Justice Scalia dissented and denied that this was just another case on the proper standard for summary judgment, as the majority had said. Justice Scalia insisted that "the case presents a very narrow—but extremely important—question of substantive antitrust law: whether, . . . for purposes of applying our exacting rules governing the behavior of would-be monopolists, a manufacturer's conceded lack of power in the interbrand market for its equipment is somehow consistent with its possession of market, or even monopoly, power in wholly derivative aftermarkets for that equipment."

He complained: "The Court today finds in the typical manufacturer's inherent power over its own brand of equipment—over the sale of distinctive repair parts for that equipment, for example— the sort of 'monopoly power' sufficient to bring the sledgehammer of § 2 into play." He argued that the rationality of equipment buyers would lead them to "simply turn to Kodak's competitors for photocopying and micrographic systems," if Kodak engaged in price gouging on parts.
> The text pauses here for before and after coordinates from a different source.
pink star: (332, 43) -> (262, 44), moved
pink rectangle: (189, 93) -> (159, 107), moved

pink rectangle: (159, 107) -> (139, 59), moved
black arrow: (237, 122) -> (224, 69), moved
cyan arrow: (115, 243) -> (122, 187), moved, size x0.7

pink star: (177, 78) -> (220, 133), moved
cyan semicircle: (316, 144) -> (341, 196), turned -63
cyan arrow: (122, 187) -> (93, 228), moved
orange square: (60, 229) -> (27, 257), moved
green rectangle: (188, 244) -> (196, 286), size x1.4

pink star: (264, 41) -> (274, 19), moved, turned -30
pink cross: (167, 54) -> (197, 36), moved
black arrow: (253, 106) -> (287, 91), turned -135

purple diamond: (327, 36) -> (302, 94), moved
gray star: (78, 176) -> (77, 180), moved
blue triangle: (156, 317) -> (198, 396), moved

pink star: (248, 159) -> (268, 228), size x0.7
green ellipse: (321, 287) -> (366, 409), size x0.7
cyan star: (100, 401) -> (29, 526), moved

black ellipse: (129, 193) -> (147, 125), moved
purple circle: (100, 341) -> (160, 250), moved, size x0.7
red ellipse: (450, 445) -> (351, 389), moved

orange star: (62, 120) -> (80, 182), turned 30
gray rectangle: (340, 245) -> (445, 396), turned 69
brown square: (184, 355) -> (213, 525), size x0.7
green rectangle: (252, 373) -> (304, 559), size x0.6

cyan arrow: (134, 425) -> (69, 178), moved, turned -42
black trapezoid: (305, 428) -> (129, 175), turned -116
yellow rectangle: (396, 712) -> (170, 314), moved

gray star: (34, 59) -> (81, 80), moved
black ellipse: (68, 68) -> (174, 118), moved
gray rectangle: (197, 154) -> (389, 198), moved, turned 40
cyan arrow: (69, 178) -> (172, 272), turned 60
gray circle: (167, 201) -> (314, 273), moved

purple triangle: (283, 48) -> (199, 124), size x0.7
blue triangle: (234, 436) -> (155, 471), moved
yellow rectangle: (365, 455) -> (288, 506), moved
A "rational consumer considering the purchase of Kodak equipment will inevitably factor into his purchasing decision the expected cost of aftermarket support." Therefore, Kodak could not logically have market power in a supposed relevant market for unique Kodak parts. To be sure, there are some irrational consumers, such as the U.S. Government, "[b]ut we have never before premised the application of antitrust doctrine on the lowest common denominator of consumer.

Scalia dismissed lock–in as a material factor for "it is of no concern to the antitrust laws." He explained, "Though that power can plainly work to the injury of certain consumers, it produces only a brief perturbation in competitive conditions—not the sort of thing the antitrust laws do or should worry about." The Court should not condemn out of hand "such potentially procompetitive arrangements simply because of the antitrust defendant's inherent power over the unique parts for its own brand."
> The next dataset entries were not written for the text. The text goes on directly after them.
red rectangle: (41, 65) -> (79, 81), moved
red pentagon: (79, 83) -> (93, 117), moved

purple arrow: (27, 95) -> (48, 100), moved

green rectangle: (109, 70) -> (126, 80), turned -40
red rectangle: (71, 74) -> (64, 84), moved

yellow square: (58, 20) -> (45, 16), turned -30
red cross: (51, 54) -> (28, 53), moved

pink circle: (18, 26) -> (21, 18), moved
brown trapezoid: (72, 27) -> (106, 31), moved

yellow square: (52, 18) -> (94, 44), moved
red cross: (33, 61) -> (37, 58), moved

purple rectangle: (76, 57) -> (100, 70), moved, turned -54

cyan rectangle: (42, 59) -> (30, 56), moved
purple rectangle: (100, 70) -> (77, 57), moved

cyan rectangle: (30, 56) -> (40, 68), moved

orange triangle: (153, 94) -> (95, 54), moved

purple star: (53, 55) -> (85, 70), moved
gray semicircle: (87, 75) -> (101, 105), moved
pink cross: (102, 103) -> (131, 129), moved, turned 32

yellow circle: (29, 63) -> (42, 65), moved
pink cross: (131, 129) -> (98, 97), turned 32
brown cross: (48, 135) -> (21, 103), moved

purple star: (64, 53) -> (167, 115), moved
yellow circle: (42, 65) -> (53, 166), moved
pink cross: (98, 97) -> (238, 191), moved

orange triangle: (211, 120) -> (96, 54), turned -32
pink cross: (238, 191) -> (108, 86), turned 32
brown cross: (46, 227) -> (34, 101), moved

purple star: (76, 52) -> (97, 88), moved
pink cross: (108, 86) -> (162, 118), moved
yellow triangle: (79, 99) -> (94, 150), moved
As for monopolization under § 2, it should be reserved as "a specialized mechanism for responding to extraordinary agglomerations (or threatened agglomerations) of economic power," not mere power over one's one brand of product where there exists a vibrant interbrand market.

==Remand decision==

In August 1997 the Ninth Circuit considered the case another time on remand. The court affirmed a jury verdict that awarded the ISOs $72 million in treble damages on section 2 of the Sherman Act. It also allowed a 10-year injunction that requiring Kodak to sell the parts for its machines at reasonable, non-monopoly and nondiscriminatory prices.
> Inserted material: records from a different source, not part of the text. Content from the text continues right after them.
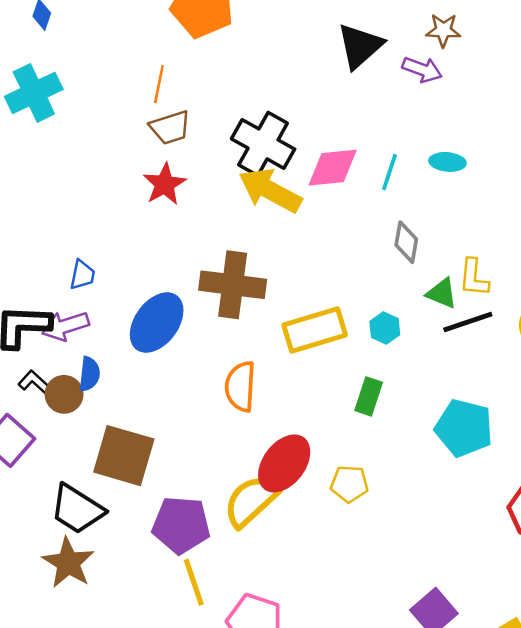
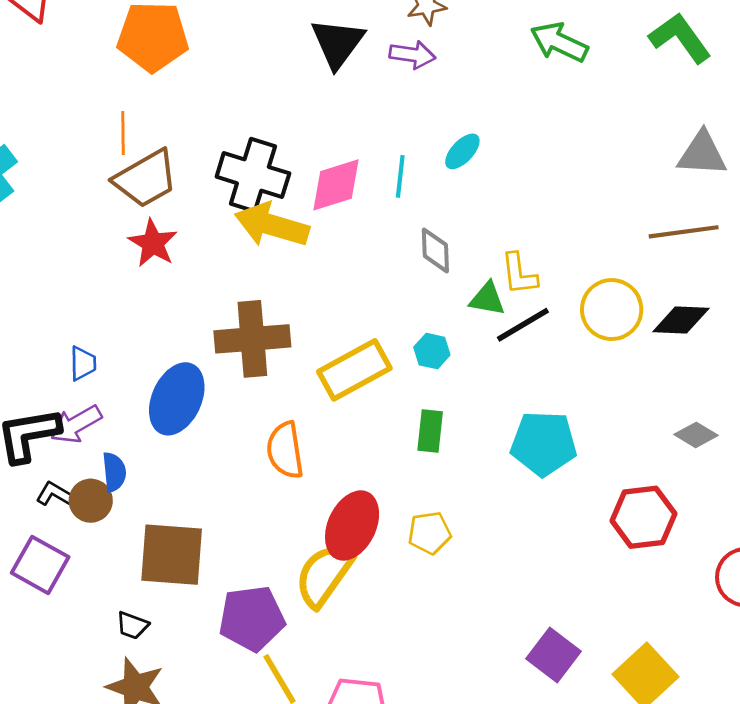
brown trapezoid: (170, 128) -> (146, 179), size x1.4
cyan ellipse: (447, 162) -> (462, 151), turned -40
black trapezoid: (77, 509) -> (132, 625), size x0.5

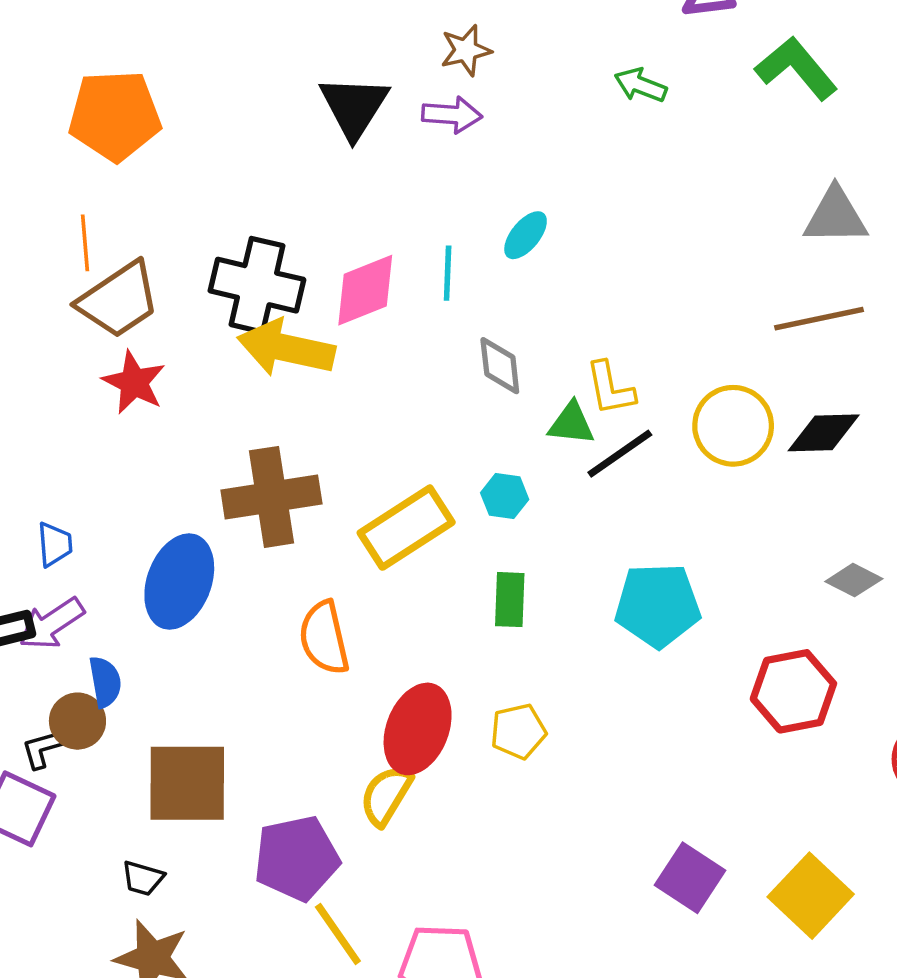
green arrow: (559, 42) -> (640, 85), size x0.7
black L-shape: (55, 494) -> (43, 748), moved, turned -42
yellow semicircle: (324, 575) -> (386, 796), size x0.7

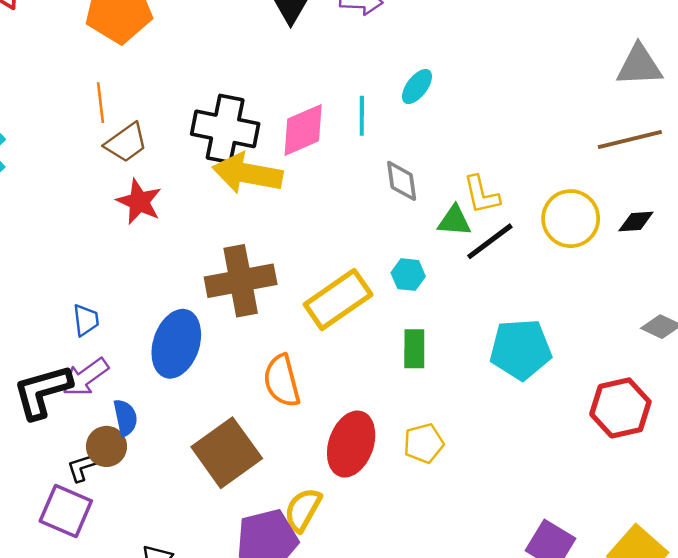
brown trapezoid: (119, 300) -> (126, 143), size x0.7
black diamond: (824, 433) -> (636, 222), size x0.7
brown square: (187, 783) -> (227, 453), moved, turned -34
yellow semicircle: (386, 796) -> (303, 510), moved

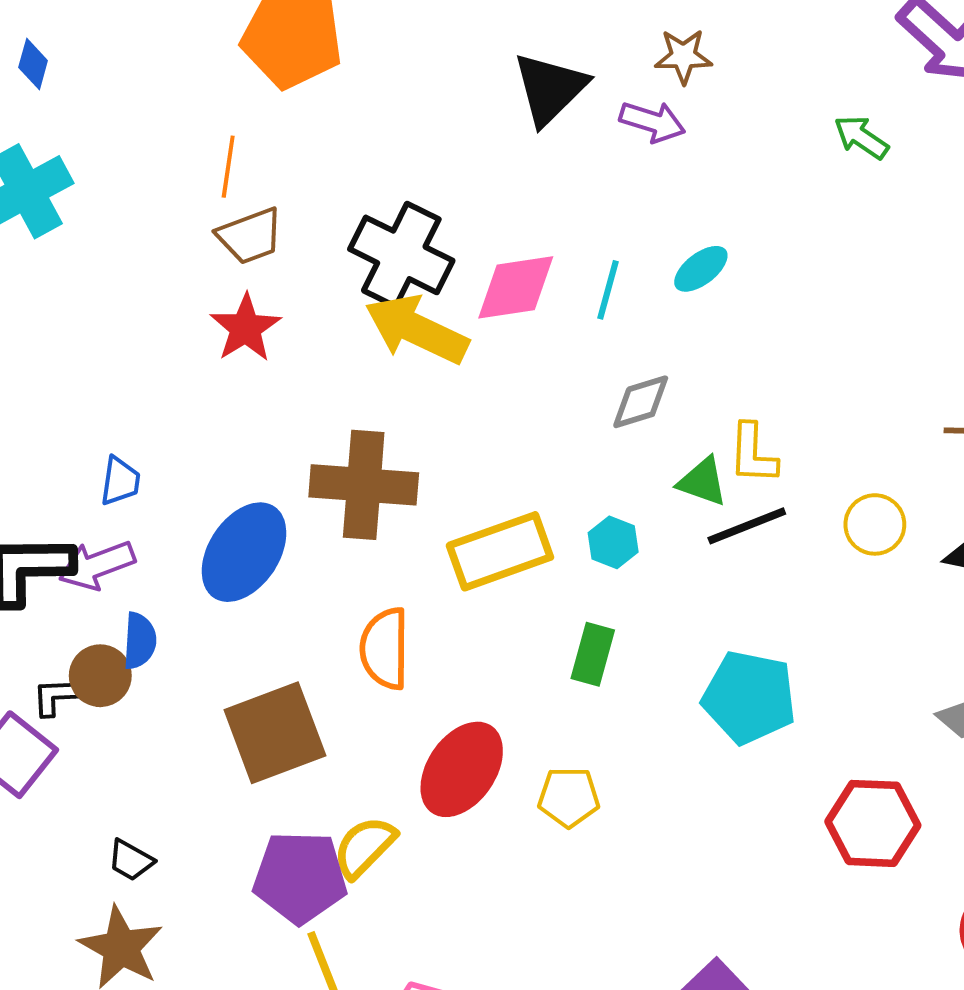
gray diamond: (402, 181) -> (641, 402), turned 66
yellow circle: (571, 219) -> (875, 524), size x0.7

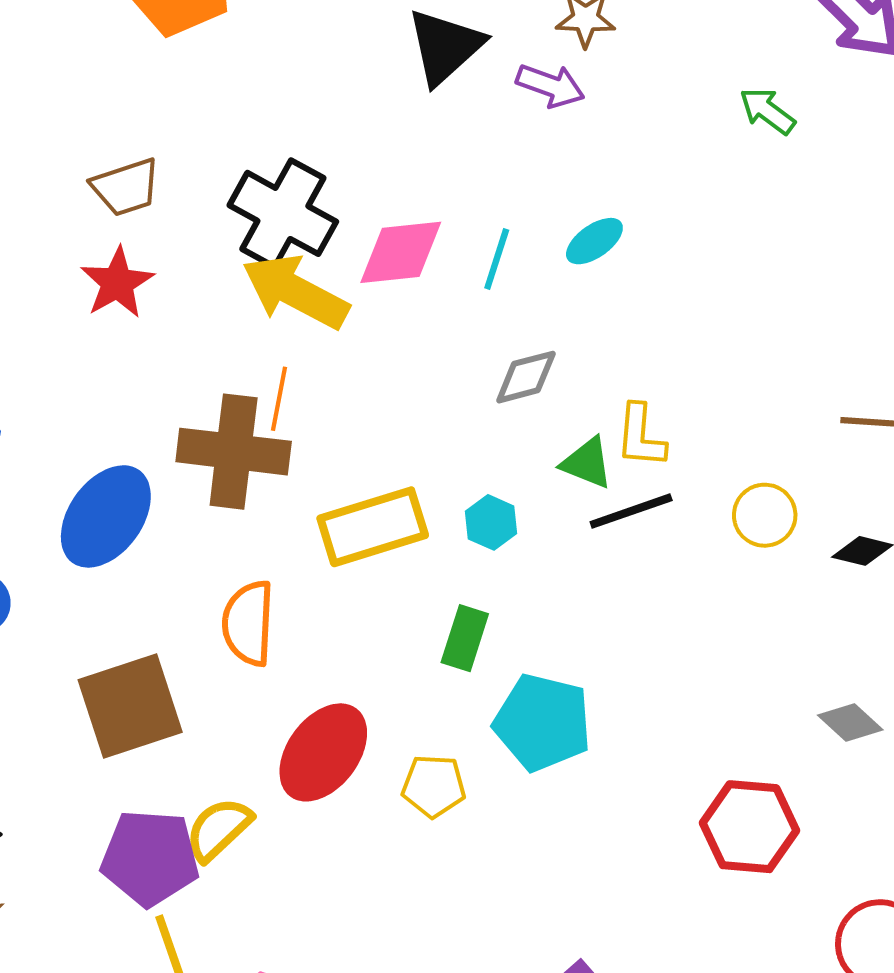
orange line: (228, 167) -> (279, 399), moved
cyan pentagon: (749, 697) -> (543, 722), moved

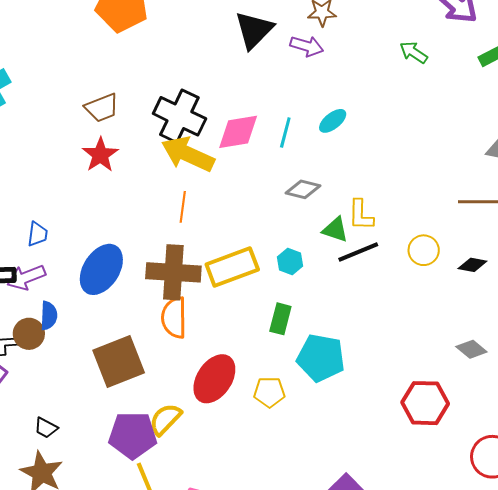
gray diamond: (526, 377) -> (303, 189), turned 32
brown cross: (234, 452) -> (173, 272), moved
The ISOs contended that Kodak had used its monopoly in the parts market to monopolize, or attempt to monopolize, the service market. Kodak now asserted that its intellectual property rights provided a defense against the claim. The court held that rights under patents and copyrights are a rebuttably presumed legitimate business justification for refusing to deal with competitors. However, the ISOs rebutted the presumption.

Kodak easily met the market share requirements of a § 2 case because "Kodak controls nearly 100% of the parts market and 80% to 90% of the service market, with no readily available substitutes." In addition, significant barriers to entry existed in the parts and service markets, and "Kodak has 220 patents and controls its designs and tools, brand name power and manufacturing ability[,] . . . controls original equipment manufacturers through contracts," and operates on an economy of scale. In addition to possessing its market share, Kodak engaged in exclusionary conduct.

That left the main issue whether the patent ownership justified what would otherwise be monopolization. Kodak argued that the district court had erroneously instructed the jury that "the fact that some of the replacement parts are patented or copyrighted does not provide Kodak with a defense against any of those antitrust claims" if Kodak misused its parts monopoly to monopolize or attempt to monopolize. The Ninth Circuit said the case presented a question of first impression. "At the border of intellectual property monopolies and antitrust markets lies a field of dissonance yet to be harmonized by statute or the Supreme Court." Some weight, but not decisive weight, must be given to the intellectual property rights of a monopolist. The court concluded it should use this test to resolve the question of whether one in Kodak's position should be held liable: "while exclusionary conduct can include a monopolist's unilateral refusal to license a [patent or] copyright," or to sell its patented or copyrighted work, a monopolist's "desire to exclude others from its [protected] work is a presumptively valid business justification for any immediate harm to consumers." The court said that using such a "presumption should act to focus the factfinder on the primary interest of both intellectual property and antitrust laws: public interest."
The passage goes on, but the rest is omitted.